The Day employs a number of retention marketing tactics, including:

    1. Renewal notices with tailored messaging
    2. Voice-recorded calls to expired subscribers (who get a 30-day grace period)
    3. Three email contacts after expiration over 30 days
    4. Stop-save efforts through The Day’s inbound call center and technical support desk

Since the implementation of this retention program, The Day has reduced churn by 18%. The site also shifted its sales channel mix from 77% telemarketing/crewing (knocking on doors) to 74% direct mail/email/web response over the same two-year period.

The average account lifetime is 11.8 years. For new subscribers, the annual retention rate is 66%.

About Daniel Williams

Daniel Williams began his career in newspaper operations management, and then shifted to a marketing focus in 2001. His background in technology, call center operations, database marketing, business analytics, and CRM allowed him develop and implement The Day’s new user-focused business model.

His biggest lesson learned was the shifting nature of customer service for today’s local papers. While most local papers used to focus on delivery mechanisms in order to ensure customer satisfaction, they now have to focus on technology support, which requires a different skill set.

His advice to other publishers is to “begin with the end in mind.”

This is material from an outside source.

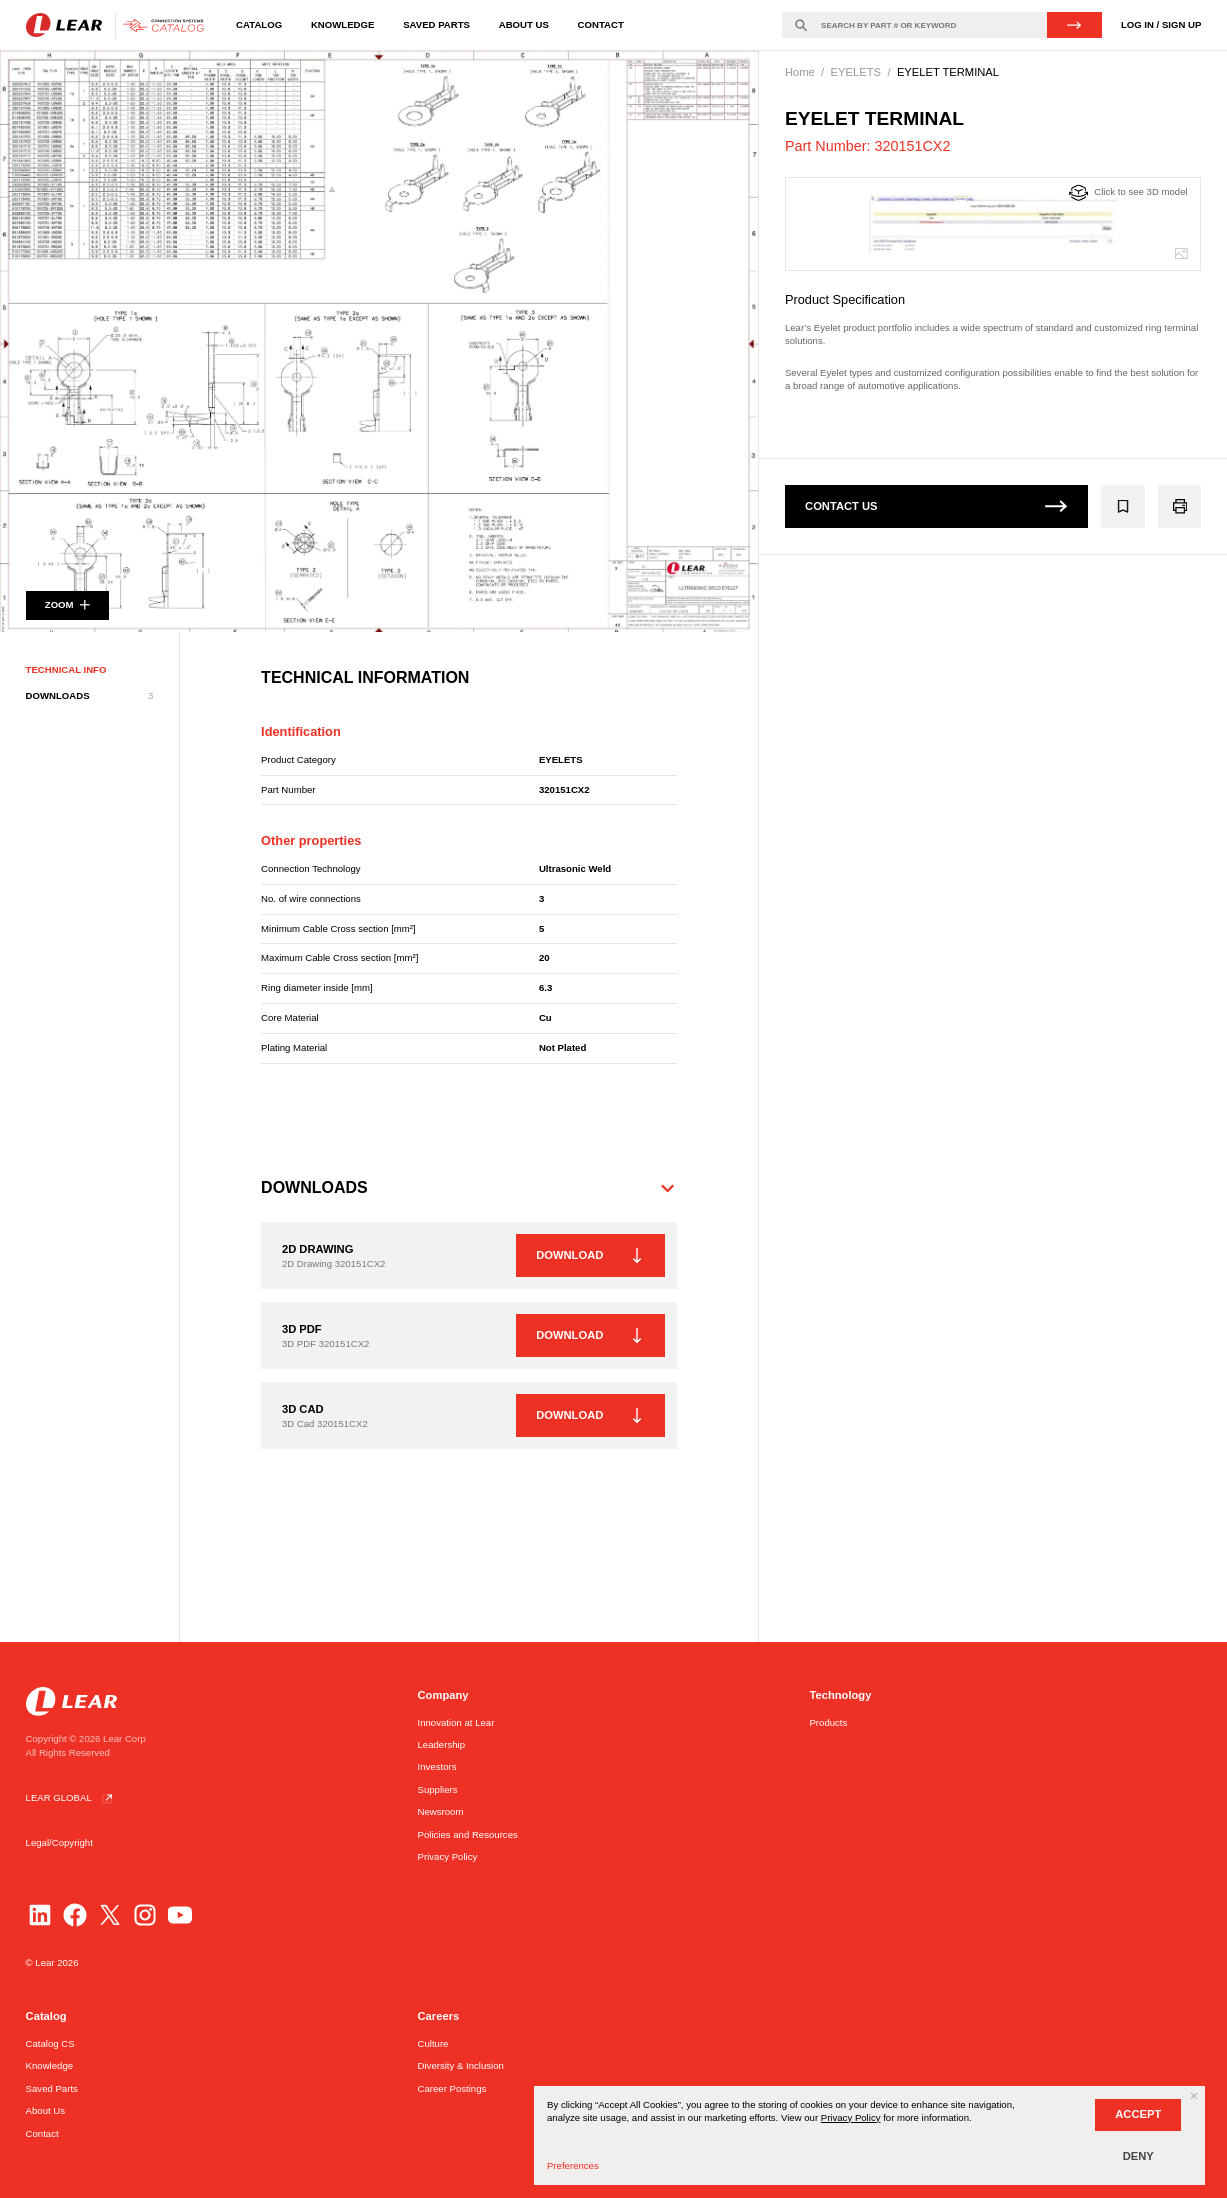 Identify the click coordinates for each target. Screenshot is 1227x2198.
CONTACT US (936, 506)
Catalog (259, 24)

“Establish the three to four axioms that you will not deviate from — for example, The Day had decided that we will own the customer relationship, we will achieve single sign on, and we will use open-source technology. Then proceed from there.”

Vendors & Technology

Hosting — Emailvision for enterprise marketing and audience management system, Media Temple for The Day Passport
http://www.emailvision.com/
http://mediatemple.net/

Payment processing — FormRouter and BillTrust
http://www.formrouter.com/
http://www.billtrust.com/

Email management — Emailvision’s Campaign Commander and Vertical Response
http://www.emailvision.com/
http://www.verticalresponse.com/

Web design and development — Julia Balfour, LLC (The Day Passport), Internal staff (theday.com)
http://juliabalfour.com/

Content management — ModX (The Day Passport), Saxotech (theday.com)
http://modx.com/
http://www.saxotech.com/

Subscription Site Insider Analysis

By offering the Passport Rewards Program, The Day has given both paying subscribers and advertisers a reason to celebrate the paywall — which we like a lot. We also like that the site is offering auto-renew, and using a combination of “tried-and-true” marketing tactics (like direct mail and advertising) with newer tactics (like registration overlays and 30-day email campaigns). And we especially like the company’s full-developed retention campaign.

Our best suggestion for the site moving forward is to engage in more rigorous testing. It may want to consider streamlining its conversion funnel online and placing a “Subscribe” link on the homepage (as we say in our Case Study on Foreign Affairs, a large percentage of conversions can come through the homepage after visitors hit a paywall a couple of times). The site should also A/B test overlays and its automated email series. And lastly, even though the site is successful now, it may be challenged later on, especially since the average reader is 54-years-old. The Day’s next goal should be to grow its subscriber base among younger readers, especially among 20- through 40-year-olds residents. Fortunately, the large editorial staff affords the site with the resources to explore content formats and opportunities that the next generation of readers finds engaging.